Tatsächlich auf der Rechnung der Endverbraucher niedergeschlagen hat sich die Preissteigerung nach dem Angriff Putins noch nicht. Aber das ist natürlich nur eine Frage der Zeit. Nicht, dass die Energierechnungen nicht schon seit Monaten extrem schmerzlich für sehr viele Menschen wären. Aber obendrauf droht nun eben noch ein richtiger Preishammer zu kommen.
Sie habe letzte Woche die französische EU-Ratspräsidentschaft darum ersucht, ein sehr schnelles Treffen der Energieminister anzusetzen, erklärte die föderale Energieministerin Tinne Van der Straeten (Groen) am Montagmorgen bei Radio Eén. Man müsse sich über die Energiepreise beugen. Und man müsse mit einer europäischen Offensive gegen die Preise kommen. Die Situation sei so ernst, dass es jetzt wirklich auch ernsthafter Maßnahmen bedürfe.

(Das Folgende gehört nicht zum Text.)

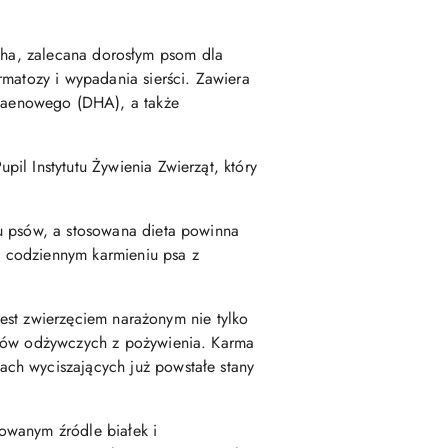
cha, zalecana dorosłym psom dla
rmatozy i wypadania sierści. Zawiera
saenowego (DHA), a także
il Instytutu Żywienia Zwierząt, który
 u psów, a stosowana dieta powinna
 codziennym karmieniu psa z
 jest zwierzęciem narażonym nie tylko
ików odżywczych z pożywienia. Karma
ch wyciszających już powstałe stany
owanym źródle białek i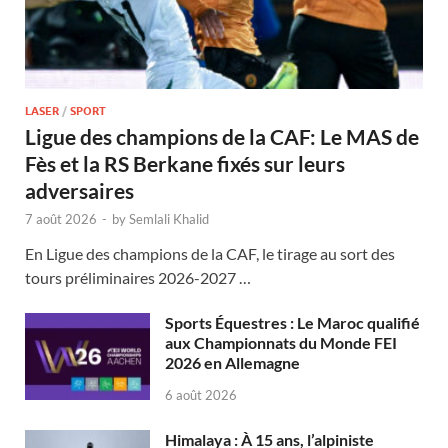
LASER
/
SPORT
Ligue des champions de la CAF: Le MAS de
Fès et la RS Berkane fixés sur leurs
adversaires
7 août 2026
-
by
Semlali Khalid
En Ligue des champions de la CAF, le tirage au sort des
tours préliminaires 2026-2027 …
Sports Équestres : Le Maroc qualifié
aux Championnats du Monde FEI
2026 en Allemagne
6 août 2026
Himalaya : À 15 ans, l’alpiniste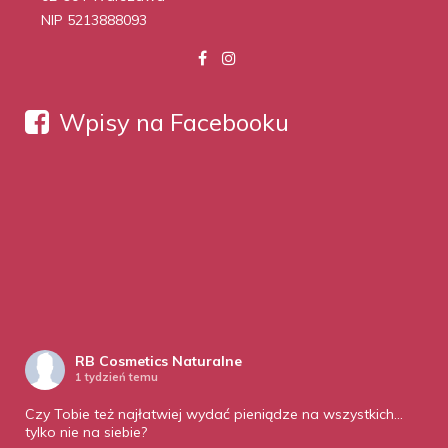
NIP 5213888093
Wpisy na Facebooku
RB Cosmetics Naturalne
1 tydzień temu
Czy Tobie też najłatwiej wydać pieniądze na wszystkich…
tylko nie na siebie?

Sie wolle, dass untersucht werde, wie die Energiepreise auf europäischer Ebene reguliert werden könnten. Ganz konkret wolle sie, dass geschaut werde, wie der Gaspreis gedeckelt werden könnte. Das solle von den europäischen Ländern gemeinsam getan werden – aber vor allem auch zusammen mit dem europäischen Regulator. Es solle auf europäischer Ebene darüber gesprochen werden, zu welchen Referenzpreisen für Gas man eigentlich zurückkehren wolle. Und dass man das dann als Preisdeckel für die Endverbraucher festlege.
Wo ein Wille, da ein Weg
Das gehe aber nicht einfach so, dämpfte Van der Straeten zu großen Optimismus. Aber wo ein Wille sei, da sei auch ein Weg. Bislang habe sich Europa verständlicherweise von solchen Maßnahmen ferngehalten. Aber außergewöhnliche Zeiten erforderten eben auch außergewöhnliche Maßnahmen, unterstrich die Energieministerin. Die Welt habe sich wirklich verändert und die Menschen bräuchten Ruhe und Sicherheit, was ihre Energierechnungen betreffe. Deswegen müsse man auch offen und gründlich über Sachen sprechen, die lange unmöglich schienen.
Am Montag werde darüber aber sicher keine Entscheidung fallen, machte Van der Straeten unmissverständlich klar. Am Mittwoch werde die EU-Kommission verschiedene Vorschläge vorstellen. Am Montag gehe es darum, die Diskussion über eine gemeinsame europäische Offensive gegen die steigenden Energiepreise in Gang zu bringen.
Keine Zeit verlieren
Van der Straeten unterstrich in diesem Zusammenhang auch erneut die Notwendigkeit einer strukturellen und langfristigen Herangehensweise, beispielsweise durch einen schnelleren Umstieg auf erneuerbare Energien. Aber jetzt müsse es eben zunächst um mittel- und kurzfristige Schritte gehen.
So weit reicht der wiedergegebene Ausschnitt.